INSTRUCTIONS TO FOLLOW
The answer required is how many lines of the following entries contain the word "Digital", with no other words.

DATA FOR THIS TASK
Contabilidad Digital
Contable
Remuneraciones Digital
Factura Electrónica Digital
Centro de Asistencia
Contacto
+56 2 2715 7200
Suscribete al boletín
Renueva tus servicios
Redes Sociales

RESPONSE AREA
3